We are delighted to present a major solo exhibition by artist Keith Piper.
Jet Black Futures is an ongoing project encompassing a number of existing and proposed works, texts and interventions, exploring issues of “race”, speculative futurism and technology in the age of anxiety. The project will manifest in this major solo exhibition in Walsall.
The exhibition will include two brand new works. In Search of Four Horses is an epic four screen video installation based around an exploration of the myth, metaphor and symbolism of the story of The Four Horsemen of the Apocalypse as well as a wider investigation into contemporary hopes, fears and anxieties for the future.
Stories from a Jet-Black Country will be a site-specific work exploring aspects of the landscape and history of Walsall and the conglomeration of industrial and post-industrial spaces that came to be known as The Black Country.

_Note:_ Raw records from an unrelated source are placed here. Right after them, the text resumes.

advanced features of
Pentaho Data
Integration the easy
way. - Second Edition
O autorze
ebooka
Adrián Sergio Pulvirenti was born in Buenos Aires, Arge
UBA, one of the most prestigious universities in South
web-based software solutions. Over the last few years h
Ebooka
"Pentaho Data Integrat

The exhibition also includes the installation Surveillance: Tagging the Other which was acquired for our collections from the Contemporary Art Society’s Rapid Response Fund in 2020. This work was created in response to issues arising in the run-up to the instigation of the European Union in 1992. The four monitors, installed in a row, show the artist’s head being a target of surveillance and control. His Black body is scrutinised in terms of ethnicity, gender, citizenship and appearance. The soundtrack features fragments of news reports related to the rise of racist attacks, anti-Semitism and right-wing tendencies across Europe. Although it was made in 1991, the work remains hauntingly pertinent.
A publication will accompany the exhibition with essays by Keith Piper and Anjalie Dalal-Clayton. It is published with partners The New Art Gallery Walsall, Wolverhampton Art Gallery and Middlesex University London with support from The Paul Mellon Centre for Studies in British Art.

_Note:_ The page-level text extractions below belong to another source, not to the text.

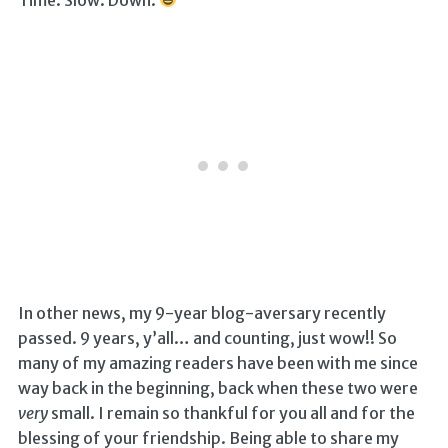
In other news, my 9-year blog-aversary recently
passed. 9 years, y’all… and counting, just wow!! So
many of my amazing readers have been with me since
way back in the beginning, back when these two were
very
small. I remain so thankful for you all and for the
blessing of your friendship. Being able to share my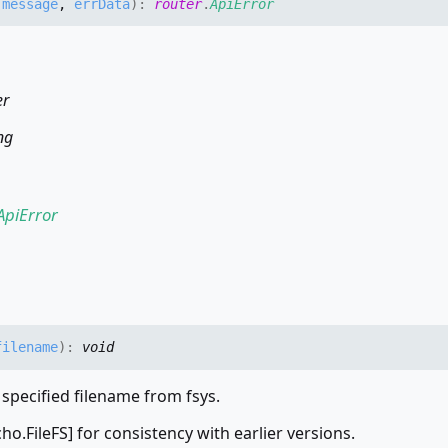
,
message
,
errData
)
:
router
.
ApiError
er
ng
ApiError
filename
)
:
void
 specified filename from fsys.
echo.FileFS] for consistency with earlier versions.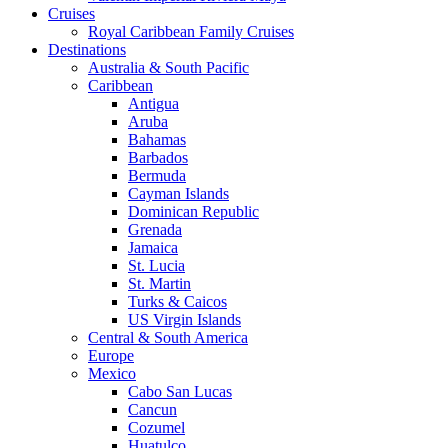
Cruises
Royal Caribbean Family Cruises
Destinations
Australia & South Pacific
Caribbean
Antigua
Aruba
Bahamas
Barbados
Bermuda
Cayman Islands
Dominican Republic
Grenada
Jamaica
St. Lucia
St. Martin
Turks & Caicos
US Virgin Islands
Central & South America
Europe
Mexico
Cabo San Lucas
Cancun
Cozumel
Huatulco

Keith Piper grew up in Birmingham and studied in Coventry, Nottingham and the Royal College of Art, London. He was a founder member of what came to be known as the BLK Art Group which was formed in Wolverhampton in the early 1980s with a range of artists including Eddie Chambers, Claudette Johnson, Donald Rodney and Marlene Smith. Against a context of political unrest and widespread racial discrimination, these artists fought for their place in the art world and paved the way for the career development of many other artists as well as forcing the sector to confront the harsh reality of institutional racism. His initial interests in collage and print media contributed to a pioneering use of early computer technology, not only as a tool for video editing and effects but also for its potential interactivity. Piper works across a wide range of media. He has shown his work extensively with many solo exhibitions including Ikon Gallery, Birmingham, Camden Arts Centre, London and The New Museum, New York. Recent exhibitions include Body Politics at Wolverhampton Art Gallery (2019), Mic Drop at Beaconsfield Gallery, London (2017) and Unearthing the Banker’s Bones at Bluecoat Gallery, Liverpool and New Art Exchange, Nottingham (2016-17).